EXERCISE
Lines with "Password" in the entries below: count them and reply with the number alone.
++++
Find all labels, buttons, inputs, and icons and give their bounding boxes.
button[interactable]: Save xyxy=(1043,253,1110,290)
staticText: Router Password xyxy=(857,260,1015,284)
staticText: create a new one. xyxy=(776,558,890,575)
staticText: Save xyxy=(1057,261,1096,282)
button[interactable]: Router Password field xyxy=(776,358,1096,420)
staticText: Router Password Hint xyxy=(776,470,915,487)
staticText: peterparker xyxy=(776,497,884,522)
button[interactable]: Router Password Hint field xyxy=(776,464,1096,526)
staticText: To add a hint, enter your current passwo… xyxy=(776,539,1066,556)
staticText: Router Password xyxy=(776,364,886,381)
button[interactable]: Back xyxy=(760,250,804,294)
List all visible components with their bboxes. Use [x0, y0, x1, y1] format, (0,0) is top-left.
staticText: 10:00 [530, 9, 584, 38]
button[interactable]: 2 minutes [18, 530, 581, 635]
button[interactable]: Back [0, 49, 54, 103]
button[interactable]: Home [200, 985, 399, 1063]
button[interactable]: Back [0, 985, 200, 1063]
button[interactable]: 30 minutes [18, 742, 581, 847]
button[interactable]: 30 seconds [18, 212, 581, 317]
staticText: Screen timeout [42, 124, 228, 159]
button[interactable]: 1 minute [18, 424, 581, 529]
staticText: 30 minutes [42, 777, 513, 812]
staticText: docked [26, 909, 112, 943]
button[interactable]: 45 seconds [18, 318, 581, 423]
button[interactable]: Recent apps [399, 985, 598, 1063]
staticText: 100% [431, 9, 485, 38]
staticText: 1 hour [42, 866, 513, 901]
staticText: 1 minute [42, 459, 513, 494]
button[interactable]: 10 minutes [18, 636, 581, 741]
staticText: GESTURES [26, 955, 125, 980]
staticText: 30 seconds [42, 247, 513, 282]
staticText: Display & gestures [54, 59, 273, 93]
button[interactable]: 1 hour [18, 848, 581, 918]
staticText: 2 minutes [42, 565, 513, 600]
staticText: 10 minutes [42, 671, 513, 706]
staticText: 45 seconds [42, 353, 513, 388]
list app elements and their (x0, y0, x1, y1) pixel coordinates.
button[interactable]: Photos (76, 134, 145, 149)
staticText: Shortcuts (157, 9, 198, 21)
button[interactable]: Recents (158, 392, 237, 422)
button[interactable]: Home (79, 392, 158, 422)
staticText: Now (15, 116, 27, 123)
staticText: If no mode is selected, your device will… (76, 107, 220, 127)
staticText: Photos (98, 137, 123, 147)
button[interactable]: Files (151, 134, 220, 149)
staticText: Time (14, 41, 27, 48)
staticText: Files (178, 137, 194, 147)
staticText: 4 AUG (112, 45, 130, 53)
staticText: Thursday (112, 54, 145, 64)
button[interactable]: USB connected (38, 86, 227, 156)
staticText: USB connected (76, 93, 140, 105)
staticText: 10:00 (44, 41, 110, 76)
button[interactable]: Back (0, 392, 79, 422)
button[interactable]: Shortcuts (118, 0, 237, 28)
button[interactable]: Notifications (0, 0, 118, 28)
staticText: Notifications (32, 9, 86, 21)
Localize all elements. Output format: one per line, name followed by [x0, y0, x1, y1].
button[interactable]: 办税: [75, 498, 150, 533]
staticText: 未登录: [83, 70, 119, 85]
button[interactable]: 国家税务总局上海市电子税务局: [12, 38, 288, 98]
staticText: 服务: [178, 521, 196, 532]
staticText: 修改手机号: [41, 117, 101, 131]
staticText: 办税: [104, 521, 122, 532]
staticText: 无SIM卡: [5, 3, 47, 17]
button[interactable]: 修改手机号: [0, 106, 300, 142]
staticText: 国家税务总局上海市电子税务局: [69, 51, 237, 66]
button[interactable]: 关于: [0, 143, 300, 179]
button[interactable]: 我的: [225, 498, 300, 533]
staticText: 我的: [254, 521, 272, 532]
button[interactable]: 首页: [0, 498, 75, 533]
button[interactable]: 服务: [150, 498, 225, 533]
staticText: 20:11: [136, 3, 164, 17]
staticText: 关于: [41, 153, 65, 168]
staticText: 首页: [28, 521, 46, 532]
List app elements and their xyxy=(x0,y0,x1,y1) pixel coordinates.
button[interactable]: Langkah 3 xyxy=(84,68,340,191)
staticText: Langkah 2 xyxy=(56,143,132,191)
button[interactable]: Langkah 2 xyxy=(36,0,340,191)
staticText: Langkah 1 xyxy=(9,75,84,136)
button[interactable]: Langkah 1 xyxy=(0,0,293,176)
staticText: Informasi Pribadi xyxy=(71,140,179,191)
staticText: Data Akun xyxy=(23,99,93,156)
++++
WRITTEN RESPONSE
5